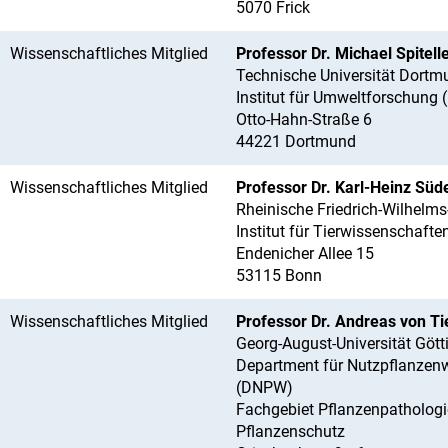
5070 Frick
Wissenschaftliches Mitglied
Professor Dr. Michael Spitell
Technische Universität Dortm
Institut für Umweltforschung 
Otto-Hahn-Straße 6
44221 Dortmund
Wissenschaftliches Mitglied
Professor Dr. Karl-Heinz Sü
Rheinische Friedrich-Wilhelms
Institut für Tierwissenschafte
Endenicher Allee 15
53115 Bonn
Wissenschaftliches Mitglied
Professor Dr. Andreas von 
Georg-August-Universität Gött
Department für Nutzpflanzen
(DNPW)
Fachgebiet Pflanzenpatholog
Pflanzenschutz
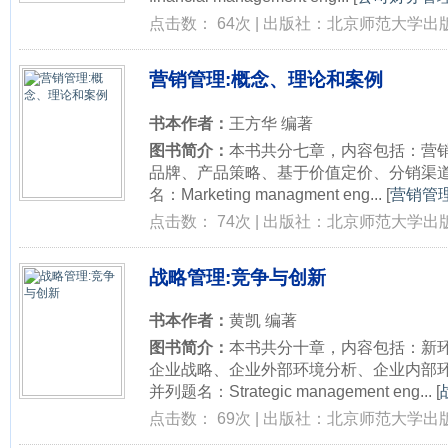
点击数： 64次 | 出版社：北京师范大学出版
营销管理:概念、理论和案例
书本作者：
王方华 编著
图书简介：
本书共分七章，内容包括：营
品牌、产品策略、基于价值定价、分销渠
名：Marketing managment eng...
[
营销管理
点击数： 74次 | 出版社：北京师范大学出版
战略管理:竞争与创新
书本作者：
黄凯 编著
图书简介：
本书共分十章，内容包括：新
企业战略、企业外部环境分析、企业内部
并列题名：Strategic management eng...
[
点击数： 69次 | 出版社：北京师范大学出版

■ ■ ■

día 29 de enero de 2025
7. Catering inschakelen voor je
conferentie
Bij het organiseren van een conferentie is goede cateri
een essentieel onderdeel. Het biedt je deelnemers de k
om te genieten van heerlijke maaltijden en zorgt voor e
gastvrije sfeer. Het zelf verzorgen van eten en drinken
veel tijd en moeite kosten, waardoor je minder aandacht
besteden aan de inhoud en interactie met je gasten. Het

■ ■ ■

EXERCISE AIM = The expected output is each line of the records above that includes the word "北京师范大学出版".

ANSWER FOR THIS EXERCISE =
点击数： 64次 | 出版社：北京师范大学出版
点击数： 74次 | 出版社：北京师范大学出版
点击数： 69次 | 出版社：北京师范大学出版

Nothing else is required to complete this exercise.